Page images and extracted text

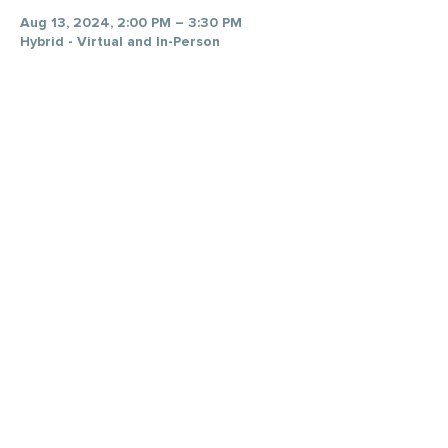
Aug 13, 2024, 2:00 PM – 3:30 PM
Hybrid - Virtual and In-Person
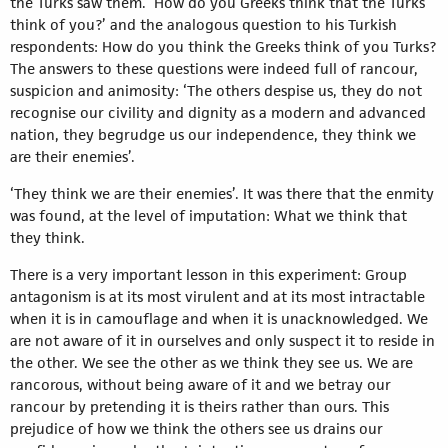
the Turks saw them. ‘How do you Greeks think that the Turks
think of you?’ and the analogous question to his Turkish
respondents: How do you think the Greeks think of you Turks?
The answers to these questions were indeed full of rancour,
suspicion and animosity: ‘The others despise us, they do not
recognise our civility and dignity as a modern and advanced
nation, they begrudge us our independence, they think we
are their enemies’.
‘They think we are their enemies’. It was there that the enmity
was found, at the level of imputation: What we think that
they think.
There is a very important lesson in this experiment: Group
antagonism is at its most virulent and at its most intractable
when it is in camouflage and when it is unacknowledged. We
are not aware of it in ourselves and only suspect it to reside in
the other. We see the other as we think they see us. We are
rancorous, without being aware of it and we betray our
rancour by pretending it is theirs rather than ours. This
prejudice of how we think the others see us drains our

◆ **WORK INSTRUCTION**: Your answer must be an exact copy of the records, free of images.

◆ **RESPONSE TO THIS EXERCISE**:
Aug 13, 2024, 2:00 PM – 3:30 PM
Hybrid - Virtual and In-Person
the Turks saw them. ‘How do you Greeks think that the Turks
think of you?’ and the analogous question to his Turkish
respondents: How do you think the Greeks think of you Turks?
The answers to these questions were indeed full of rancour,
suspicion and animosity: ‘The others despise us, they do not
recognise our civility and dignity as a modern and advanced
nation, they begrudge us our independence, they think we
are their enemies’.
‘They think we are their enemies’. It was there that the enmity
was found, at the level of imputation: What we think that
they think.
There is a very important lesson in this experiment: Group
antagonism is at its most virulent and at its most intractable
when it is in camouflage and when it is unacknowledged. We
are not aware of it in ourselves and only suspect it to reside in
the other. We see the other as we think they see us. We are
rancorous, without being aware of it and we betray our
rancour by pretending it is theirs rather than ours. This
prejudice of how we think the others see us drains our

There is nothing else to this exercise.